Segment Open
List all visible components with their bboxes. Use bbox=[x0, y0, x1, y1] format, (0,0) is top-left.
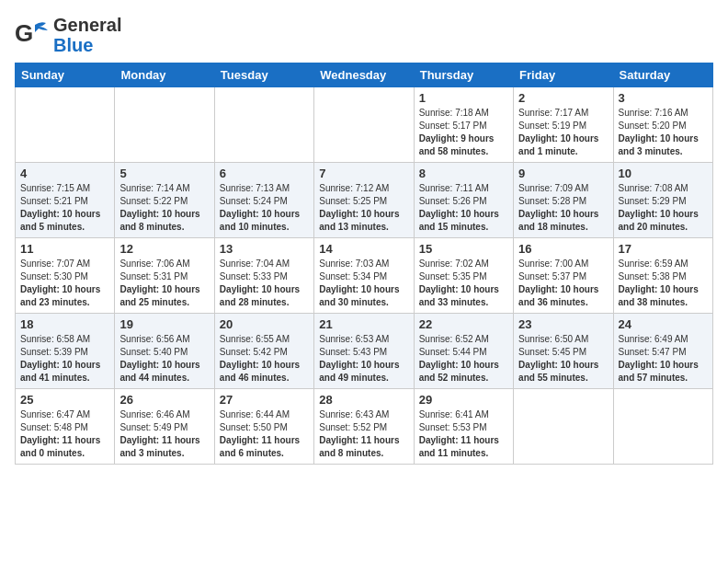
day-number: 17 bbox=[619, 242, 708, 256]
day-number: 18 bbox=[20, 317, 109, 331]
day-info: Sunrise: 6:49 AMSunset: 5:47 PMDaylight:… bbox=[619, 333, 708, 385]
day-info: Sunrise: 6:47 AMSunset: 5:48 PMDaylight:… bbox=[20, 408, 109, 460]
day-number: 11 bbox=[20, 242, 109, 256]
calendar-week-3: 11Sunrise: 7:07 AMSunset: 5:30 PMDayligh… bbox=[16, 238, 713, 314]
calendar-cell: 6Sunrise: 7:13 AMSunset: 5:24 PMDaylight… bbox=[214, 163, 313, 238]
day-info: Sunrise: 7:11 AMSunset: 5:26 PMDaylight:… bbox=[419, 182, 508, 234]
calendar-week-1: 1Sunrise: 7:18 AMSunset: 5:17 PMDaylight… bbox=[16, 87, 713, 163]
day-number: 13 bbox=[220, 242, 309, 256]
day-number: 8 bbox=[419, 167, 508, 180]
weekday-header-row: SundayMondayTuesdayWednesdayThursdayFrid… bbox=[16, 63, 713, 87]
day-info: Sunrise: 6:53 AMSunset: 5:43 PMDaylight:… bbox=[319, 333, 408, 385]
day-number: 23 bbox=[518, 317, 608, 331]
day-info: Sunrise: 7:07 AMSunset: 5:30 PMDaylight:… bbox=[20, 258, 109, 309]
weekday-header-friday: Friday bbox=[514, 63, 613, 87]
calendar-cell: 23Sunrise: 6:50 AMSunset: 5:45 PMDayligh… bbox=[514, 314, 613, 389]
calendar-week-2: 4Sunrise: 7:15 AMSunset: 5:21 PMDaylight… bbox=[16, 163, 713, 238]
day-info: Sunrise: 6:50 AMSunset: 5:45 PMDaylight:… bbox=[518, 333, 608, 385]
day-info: Sunrise: 6:55 AMSunset: 5:42 PMDaylight:… bbox=[220, 333, 309, 385]
day-info: Sunrise: 7:12 AMSunset: 5:25 PMDaylight:… bbox=[319, 182, 408, 234]
day-info: Sunrise: 7:06 AMSunset: 5:31 PMDaylight:… bbox=[119, 258, 209, 309]
calendar-cell: 19Sunrise: 6:56 AMSunset: 5:40 PMDayligh… bbox=[115, 314, 214, 389]
day-number: 2 bbox=[518, 91, 608, 105]
calendar-cell: 15Sunrise: 7:02 AMSunset: 5:35 PMDayligh… bbox=[414, 238, 513, 314]
calendar-cell: 28Sunrise: 6:43 AMSunset: 5:52 PMDayligh… bbox=[314, 389, 414, 465]
logo: G General Blue bbox=[15, 15, 121, 55]
day-number: 25 bbox=[20, 393, 109, 407]
calendar-cell: 1Sunrise: 7:18 AMSunset: 5:17 PMDaylight… bbox=[414, 87, 513, 163]
calendar-cell: 29Sunrise: 6:41 AMSunset: 5:53 PMDayligh… bbox=[414, 389, 513, 465]
logo-blue: Blue bbox=[53, 35, 121, 55]
day-info: Sunrise: 6:46 AMSunset: 5:49 PMDaylight:… bbox=[119, 408, 209, 460]
day-info: Sunrise: 7:13 AMSunset: 5:24 PMDaylight:… bbox=[220, 182, 309, 234]
day-number: 4 bbox=[20, 167, 109, 180]
day-number: 26 bbox=[119, 393, 209, 407]
weekday-header-monday: Monday bbox=[115, 63, 214, 87]
day-number: 24 bbox=[619, 317, 708, 331]
calendar-cell: 8Sunrise: 7:11 AMSunset: 5:26 PMDaylight… bbox=[414, 163, 513, 238]
day-number: 21 bbox=[319, 317, 408, 331]
day-number: 10 bbox=[619, 167, 708, 180]
calendar-cell: 12Sunrise: 7:06 AMSunset: 5:31 PMDayligh… bbox=[115, 238, 214, 314]
calendar-cell: 7Sunrise: 7:12 AMSunset: 5:25 PMDaylight… bbox=[314, 163, 414, 238]
day-info: Sunrise: 6:59 AMSunset: 5:38 PMDaylight:… bbox=[619, 258, 708, 309]
day-info: Sunrise: 6:43 AMSunset: 5:52 PMDaylight:… bbox=[319, 408, 408, 460]
day-number: 1 bbox=[419, 91, 508, 105]
weekday-header-thursday: Thursday bbox=[414, 63, 513, 87]
calendar-cell bbox=[314, 87, 414, 163]
weekday-header-sunday: Sunday bbox=[16, 63, 115, 87]
svg-text:G: G bbox=[15, 19, 33, 47]
day-number: 6 bbox=[220, 167, 309, 180]
calendar-cell: 17Sunrise: 6:59 AMSunset: 5:38 PMDayligh… bbox=[613, 238, 712, 314]
calendar-cell bbox=[514, 389, 613, 465]
day-number: 12 bbox=[119, 242, 209, 256]
day-number: 27 bbox=[220, 393, 309, 407]
day-info: Sunrise: 6:44 AMSunset: 5:50 PMDaylight:… bbox=[220, 408, 309, 460]
day-number: 19 bbox=[119, 317, 209, 331]
day-info: Sunrise: 7:15 AMSunset: 5:21 PMDaylight:… bbox=[20, 182, 109, 234]
day-info: Sunrise: 7:16 AMSunset: 5:20 PMDaylight:… bbox=[619, 107, 708, 158]
calendar-cell: 22Sunrise: 6:52 AMSunset: 5:44 PMDayligh… bbox=[414, 314, 513, 389]
weekday-header-saturday: Saturday bbox=[613, 63, 712, 87]
day-info: Sunrise: 7:08 AMSunset: 5:29 PMDaylight:… bbox=[619, 182, 708, 234]
day-number: 9 bbox=[518, 167, 608, 180]
calendar-cell: 2Sunrise: 7:17 AMSunset: 5:19 PMDaylight… bbox=[514, 87, 613, 163]
day-number: 14 bbox=[319, 242, 408, 256]
logo-general: General bbox=[53, 15, 121, 35]
calendar-cell bbox=[214, 87, 313, 163]
calendar-cell: 25Sunrise: 6:47 AMSunset: 5:48 PMDayligh… bbox=[16, 389, 115, 465]
day-number: 3 bbox=[619, 91, 708, 105]
day-info: Sunrise: 6:41 AMSunset: 5:53 PMDaylight:… bbox=[419, 408, 508, 460]
calendar-cell bbox=[16, 87, 115, 163]
day-info: Sunrise: 7:03 AMSunset: 5:34 PMDaylight:… bbox=[319, 258, 408, 309]
calendar-cell: 10Sunrise: 7:08 AMSunset: 5:29 PMDayligh… bbox=[613, 163, 712, 238]
day-info: Sunrise: 7:18 AMSunset: 5:17 PMDaylight:… bbox=[419, 107, 508, 158]
calendar-cell: 4Sunrise: 7:15 AMSunset: 5:21 PMDaylight… bbox=[16, 163, 115, 238]
calendar-cell: 18Sunrise: 6:58 AMSunset: 5:39 PMDayligh… bbox=[16, 314, 115, 389]
calendar-cell: 16Sunrise: 7:00 AMSunset: 5:37 PMDayligh… bbox=[514, 238, 613, 314]
day-info: Sunrise: 7:02 AMSunset: 5:35 PMDaylight:… bbox=[419, 258, 508, 309]
day-number: 16 bbox=[518, 242, 608, 256]
weekday-header-tuesday: Tuesday bbox=[214, 63, 313, 87]
calendar-cell: 27Sunrise: 6:44 AMSunset: 5:50 PMDayligh… bbox=[214, 389, 313, 465]
day-info: Sunrise: 6:58 AMSunset: 5:39 PMDaylight:… bbox=[20, 333, 109, 385]
calendar-week-5: 25Sunrise: 6:47 AMSunset: 5:48 PMDayligh… bbox=[16, 389, 713, 465]
day-number: 7 bbox=[319, 167, 408, 180]
calendar-cell: 26Sunrise: 6:46 AMSunset: 5:49 PMDayligh… bbox=[115, 389, 214, 465]
day-info: Sunrise: 6:52 AMSunset: 5:44 PMDaylight:… bbox=[419, 333, 508, 385]
calendar-cell: 5Sunrise: 7:14 AMSunset: 5:22 PMDaylight… bbox=[115, 163, 214, 238]
day-info: Sunrise: 7:04 AMSunset: 5:33 PMDaylight:… bbox=[220, 258, 309, 309]
day-number: 28 bbox=[319, 393, 408, 407]
calendar-cell: 9Sunrise: 7:09 AMSunset: 5:28 PMDaylight… bbox=[514, 163, 613, 238]
calendar-cell: 13Sunrise: 7:04 AMSunset: 5:33 PMDayligh… bbox=[214, 238, 313, 314]
calendar-cell: 24Sunrise: 6:49 AMSunset: 5:47 PMDayligh… bbox=[613, 314, 712, 389]
page-header: G General Blue bbox=[15, 15, 713, 55]
day-info: Sunrise: 7:17 AMSunset: 5:19 PMDaylight:… bbox=[518, 107, 608, 158]
day-info: Sunrise: 7:00 AMSunset: 5:37 PMDaylight:… bbox=[518, 258, 608, 309]
calendar-week-4: 18Sunrise: 6:58 AMSunset: 5:39 PMDayligh… bbox=[16, 314, 713, 389]
calendar-cell: 14Sunrise: 7:03 AMSunset: 5:34 PMDayligh… bbox=[314, 238, 414, 314]
day-number: 5 bbox=[119, 167, 209, 180]
day-number: 20 bbox=[220, 317, 309, 331]
calendar-cell bbox=[613, 389, 712, 465]
calendar-cell: 21Sunrise: 6:53 AMSunset: 5:43 PMDayligh… bbox=[314, 314, 414, 389]
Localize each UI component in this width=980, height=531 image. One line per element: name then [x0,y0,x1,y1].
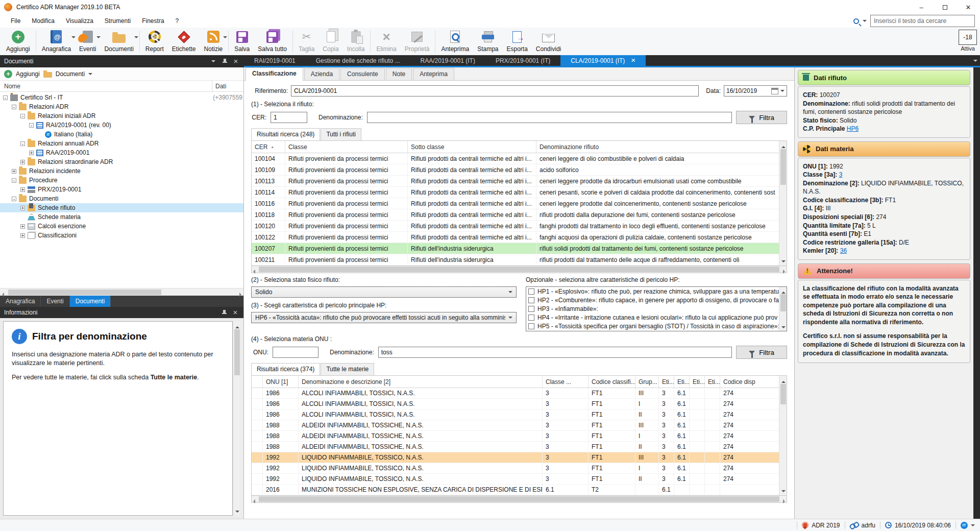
table-row[interactable]: 100114 Rifiuti provenienti da processi t… [252,187,779,198]
table-row[interactable]: 100211 Rifiuti provenienti da processi t… [252,254,779,266]
pin-icon[interactable] [220,57,229,65]
hp-option[interactable]: HP3 - «Infiammabile»: [526,304,779,313]
filtra-button[interactable]: Filtra [736,111,787,124]
notizie-button[interactable]: Notizie [200,28,227,55]
tree-item-relazioni-iniziali[interactable]: Relazioni iniziali ADR [0,111,243,120]
tab-eventi[interactable]: Eventi [41,296,69,307]
data-input[interactable]: 16/10/2019 [724,85,787,96]
doc-tab-gestione[interactable]: Gestione delle schede rifiuto ... [306,55,410,66]
pin-icon[interactable] [220,308,228,317]
panel-menu-chevron[interactable] [209,57,217,65]
column-denominazione[interactable]: Denominazione rifiuto [536,141,602,153]
tree-item-certifico[interactable]: Certifico Srl - IT(+3907559 [0,93,243,102]
tree-item-schede-materia[interactable]: Schede materia [0,212,243,222]
column-gruppo[interactable]: Grup... [635,376,659,388]
doc-tab-rai[interactable]: RAI/2019-0001 [244,55,306,66]
eventi-button[interactable]: Eventi [75,28,100,55]
tree-item-prx[interactable]: PRX/2019-0001 [0,185,243,194]
tree-folder-button[interactable]: Documenti [56,70,85,78]
column-classe[interactable]: Classe [285,141,408,153]
cer-vertical-scrollbar[interactable] [779,141,787,266]
tab-azienda[interactable]: Azienda [304,68,339,80]
status-user[interactable]: adrfu [850,522,875,529]
column-sotto-classe[interactable]: Sotto classe [408,141,536,153]
tab-tutti-i-rifiuti[interactable]: Tutti i rifiuti [321,128,361,140]
checkbox[interactable] [528,306,534,312]
tree-item-relazioni-incidente[interactable]: Relazioni incidente [0,166,243,176]
column-codice-disp[interactable]: Codice disp [720,376,758,388]
onu-vertical-scrollbar[interactable] [779,376,787,495]
cer-input[interactable] [271,112,307,123]
checkbox[interactable] [528,288,534,295]
table-row[interactable]: 100104 Rifiuti provenienti da processi t… [252,153,779,164]
tree-item-procedure[interactable]: Procedure [0,176,243,185]
column-denominazione[interactable]: Denominazione e descrizione [2] [299,376,543,388]
search-options-chevron[interactable] [863,20,867,22]
menu-modifica[interactable]: Modifica [26,15,60,27]
table-row[interactable]: 100122 Rifiuti provenienti da processi t… [252,232,779,243]
menu-finestra[interactable]: Finestra [136,15,169,27]
panel-close-icon[interactable] [231,308,239,317]
stampa-button[interactable]: Stampa [473,28,502,55]
table-row[interactable]: 100109 Rifiuti provenienti da processi t… [252,164,779,176]
chevron-down-icon[interactable] [780,90,785,92]
tab-anteprima[interactable]: Anteprima [413,68,454,80]
table-row[interactable]: 1986 ALCOLI INFIAMMABILI, TOSSICI, N.A.S… [252,399,779,409]
table-row[interactable]: 100207 Rifiuti provenienti da processi t… [252,243,779,254]
tree-item-relazioni-adr[interactable]: Relazioni ADR [0,102,243,111]
onu-horizontal-scrollbar[interactable] [251,496,787,503]
status-adr[interactable]: ADR 2019 [802,522,840,529]
column-eti2[interactable]: Eti... [674,376,690,388]
column-dati[interactable]: Dati [212,81,243,91]
minimize-button[interactable]: – [910,0,933,14]
checkbox[interactable] [528,297,534,303]
doc-tab-cla-active[interactable]: CLA/2019-0001 (IT) [560,55,646,66]
chevron-down-icon[interactable] [88,73,92,75]
table-row[interactable]: 1988 ALDEIDI INFIAMMABILI, TOSSICHE, N.A… [252,420,779,431]
report-button[interactable]: Report [141,28,168,55]
table-row[interactable]: 100113 Rifiuti provenienti da processi t… [252,176,779,187]
anagrafica-button[interactable]: Anagrafica [38,28,75,55]
doc-tab-raa[interactable]: RAA/2019-0001 (IT) [410,55,485,66]
column-nome[interactable]: Nome [0,83,212,90]
denominazione-input[interactable] [367,112,732,123]
panel-close-icon[interactable] [232,57,240,65]
tab-risultati-ricerca-onu[interactable]: Risultati ricerca (374) [251,363,320,375]
incolla-button[interactable]: Incolla [343,28,369,55]
table-row[interactable]: 100116 Rifiuti provenienti da processi t… [252,198,779,209]
tree-item-calcoli[interactable]: Calcoli esenzione [0,222,243,231]
tree-item-classificazioni[interactable]: Classificazioni [0,231,243,240]
tab-anagrafica[interactable]: Anagrafica [0,296,41,307]
column-onu[interactable]: ONU [1] [263,376,299,388]
table-row[interactable]: 1992 LIQUIDO INFIAMMABILE, TOSSICO, N.A.… [252,474,779,485]
cer-horizontal-scrollbar[interactable] [251,266,787,273]
condividi-button[interactable]: Condividi [532,28,565,55]
documenti-button[interactable]: Documenti [100,28,137,55]
table-row[interactable]: 1992 LIQUIDO INFIAMMABILE, TOSSICO, N.A.… [252,452,779,463]
taglia-button[interactable]: Taglia [295,28,318,55]
close-button[interactable]: ✕ [957,0,980,14]
search-icon[interactable] [853,18,859,24]
table-row[interactable]: 1986 ALCOLI INFIAMMABILI, TOSSICI, N.A.S… [252,388,779,399]
doc-tab-prx[interactable]: PRX/2019-0001 (IT) [485,55,560,66]
proprieta-button[interactable]: Proprietà [401,28,434,55]
maximize-button[interactable] [933,0,957,14]
checkbox[interactable] [528,323,534,329]
table-row[interactable]: 1988 ALDEIDI INFIAMMABILI, TOSSICHE, N.A… [252,431,779,442]
table-row[interactable]: 1986 ALCOLI INFIAMMABILI, TOSSICI, N.A.S… [252,409,779,420]
hp-option[interactable]: HP4 - «Irritante - irritazione cutanea e… [526,313,779,322]
column-eti1[interactable]: Eti... [659,376,674,388]
attiva-panel-tab[interactable]: -18 Attiva [959,30,977,52]
checkbox[interactable] [528,315,534,321]
tree-add-button[interactable]: Aggiungi [16,70,40,78]
aggiungi-button[interactable]: Aggiungi [2,28,34,55]
table-row[interactable]: 2016 MUNIZIONI TOSSICHE NON ESPLOSIVE, S… [252,485,779,495]
tree-item-raa[interactable]: RAA/2019-0001 [0,148,243,157]
hp-option[interactable]: HP5 - «Tossicità specifica per organi be… [526,322,779,330]
salva-button[interactable]: Salva [230,28,254,55]
tree-item-documenti[interactable]: Documenti [0,194,243,203]
tree-item-relazioni-straordinarie[interactable]: Relazioni straordinarie ADR [0,157,243,166]
filtra-materia-button[interactable]: Filtra [736,346,787,359]
tab-close-icon[interactable] [631,57,635,64]
menu-visualizza[interactable]: Visualizza [60,15,99,27]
Segment Closed
Work request ▸
Find the lines in the data that hold the word "down". Reply with how many there are and nothing more.

Your solution ▸
2